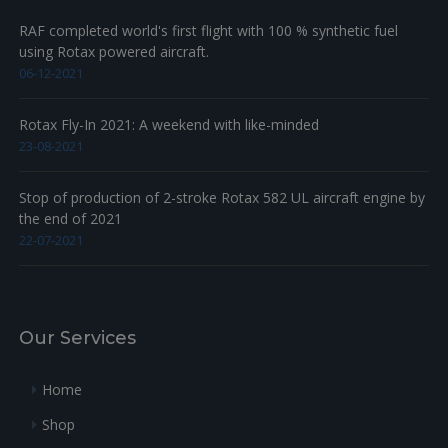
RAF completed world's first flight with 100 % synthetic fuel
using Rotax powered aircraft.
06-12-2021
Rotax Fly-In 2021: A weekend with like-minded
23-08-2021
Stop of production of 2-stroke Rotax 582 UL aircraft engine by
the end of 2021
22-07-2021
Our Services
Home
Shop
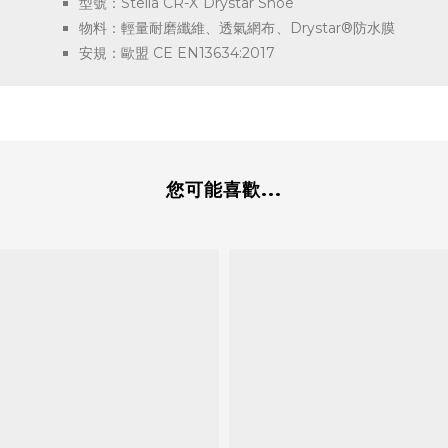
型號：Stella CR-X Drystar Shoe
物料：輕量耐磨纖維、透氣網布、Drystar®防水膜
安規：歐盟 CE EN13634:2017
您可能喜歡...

--

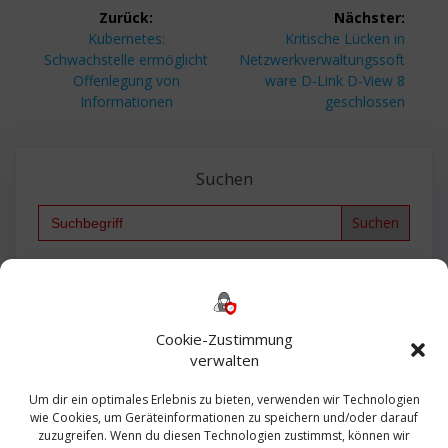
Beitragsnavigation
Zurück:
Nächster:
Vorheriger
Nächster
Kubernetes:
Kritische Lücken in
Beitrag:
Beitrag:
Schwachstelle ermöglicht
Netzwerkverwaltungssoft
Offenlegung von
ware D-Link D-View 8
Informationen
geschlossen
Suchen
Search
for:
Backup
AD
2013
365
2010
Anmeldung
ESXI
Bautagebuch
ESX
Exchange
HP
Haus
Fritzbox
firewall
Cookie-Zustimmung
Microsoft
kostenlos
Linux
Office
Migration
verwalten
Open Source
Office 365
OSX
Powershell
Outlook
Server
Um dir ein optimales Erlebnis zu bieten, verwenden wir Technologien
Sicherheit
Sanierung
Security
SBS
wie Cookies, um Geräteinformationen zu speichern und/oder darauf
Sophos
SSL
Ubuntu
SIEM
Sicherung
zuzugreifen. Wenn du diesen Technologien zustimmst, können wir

Action item: From the records above, pull out every line containing the word "with".

Answer to this problem:
RAF completed world's first flight with 100 % synthetic fuel
Rotax Fly-In 2021: A weekend with like-minded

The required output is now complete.